PROBLEM: Copy the data exactly; pictures stay out of the copy.

STORED DATA:

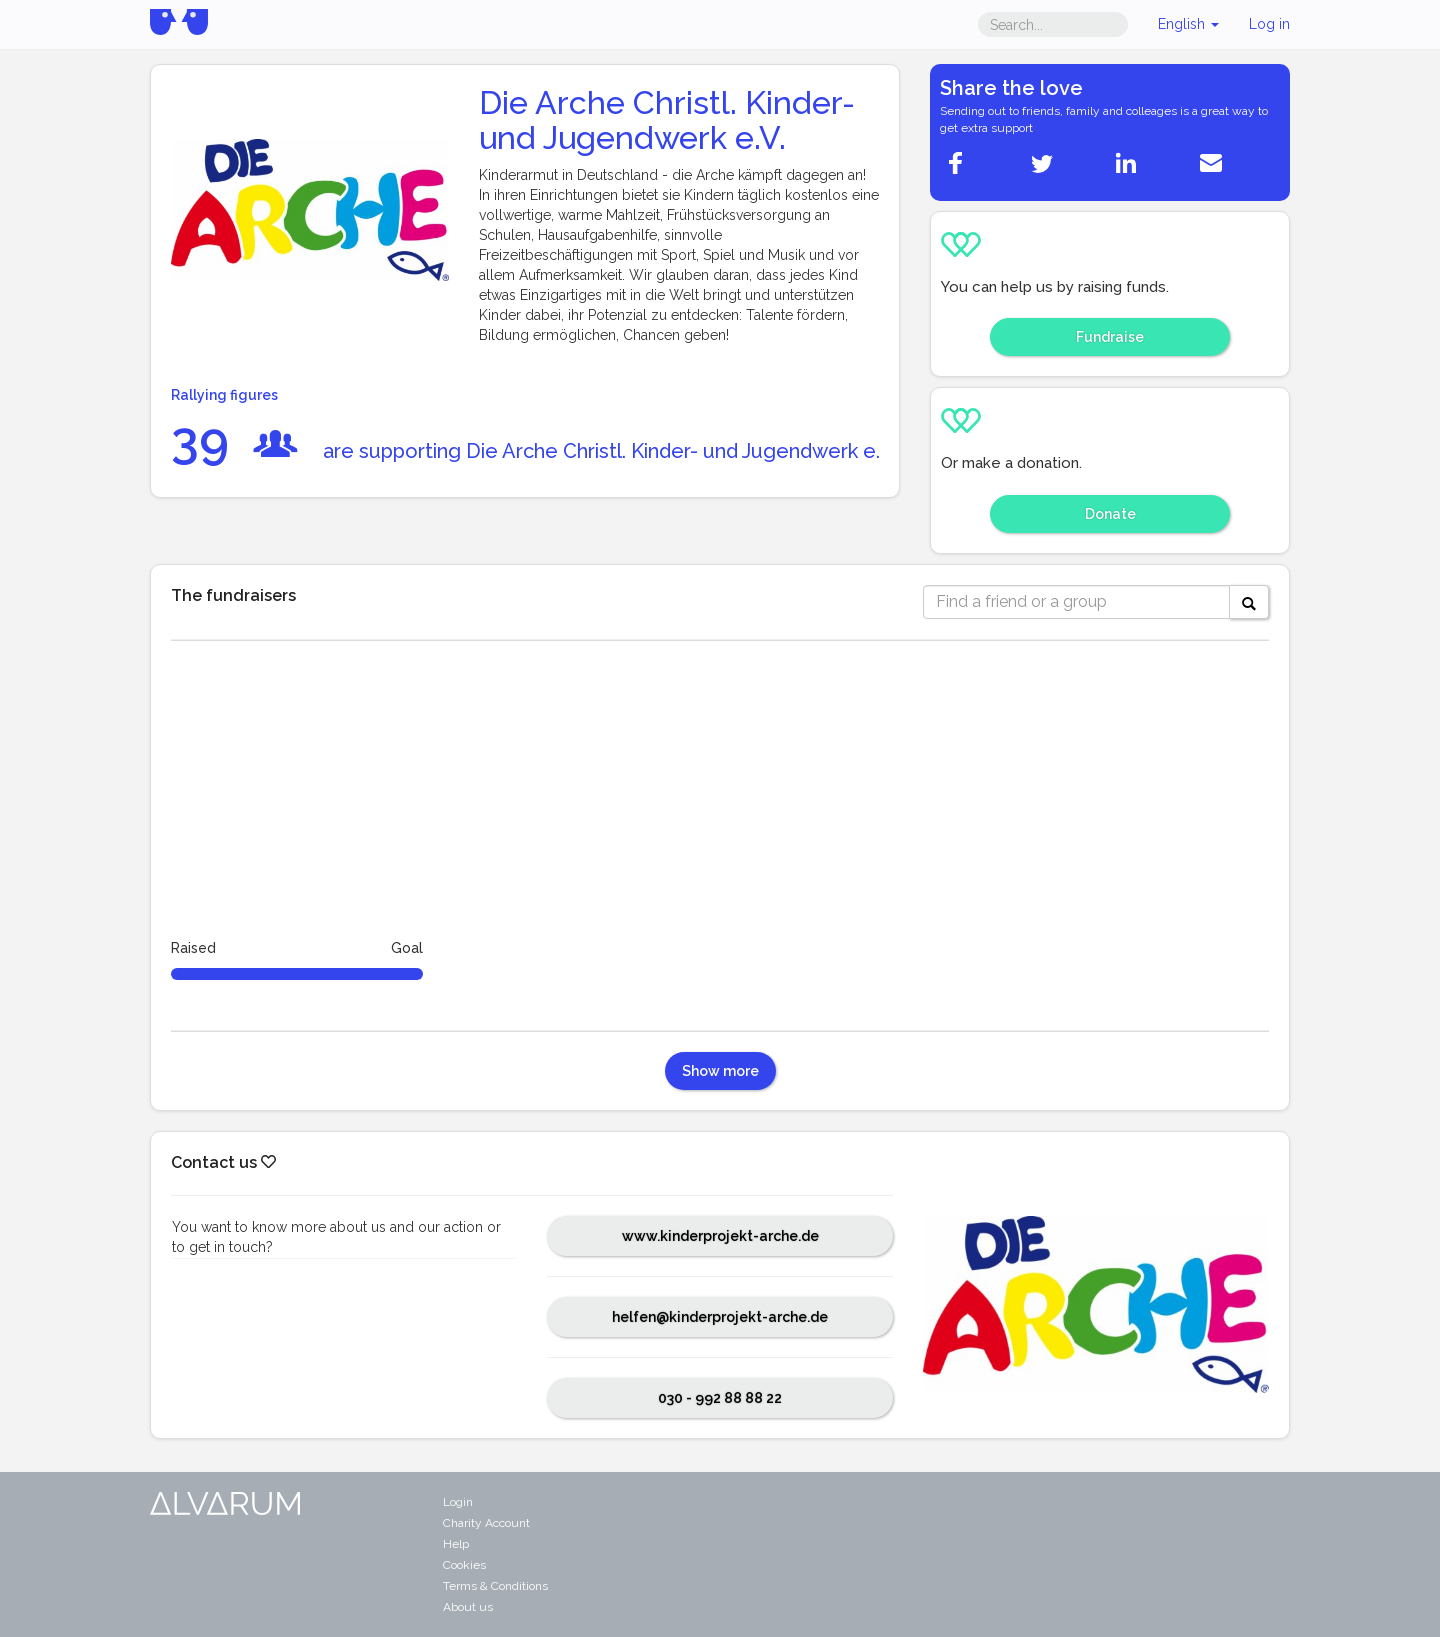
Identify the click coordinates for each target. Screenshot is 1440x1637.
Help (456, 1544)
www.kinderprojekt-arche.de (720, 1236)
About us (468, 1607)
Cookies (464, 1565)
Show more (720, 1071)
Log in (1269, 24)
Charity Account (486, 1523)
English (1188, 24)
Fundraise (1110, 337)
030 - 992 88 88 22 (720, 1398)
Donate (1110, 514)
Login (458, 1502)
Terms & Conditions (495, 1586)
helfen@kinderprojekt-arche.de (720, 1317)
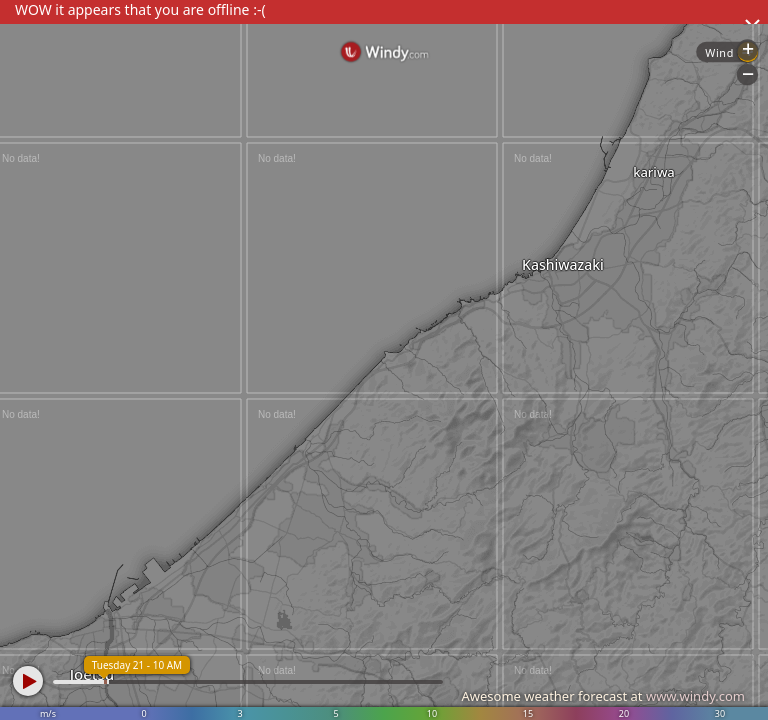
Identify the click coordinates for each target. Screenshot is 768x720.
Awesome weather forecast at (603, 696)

ANSWER FOR THIS EXERCISE:
Identify the click coordinates for each target. Screenshot is 1440x1637.
Help (456, 1544)
www.kinderprojekt-arche.de (720, 1236)
About us (468, 1607)
Cookies (464, 1565)
Show more (720, 1071)
Log in (1269, 24)
Charity Account (486, 1523)
English (1188, 24)
Fundraise (1110, 337)
030 - 992 88 88 22 (720, 1398)
Donate (1110, 514)
Login (458, 1502)
Terms & Conditions (495, 1586)
helfen@kinderprojekt-arche.de (720, 1317)
Identify the click coordinates for each target. Screenshot is 768x720.
Awesome weather forecast at (603, 696)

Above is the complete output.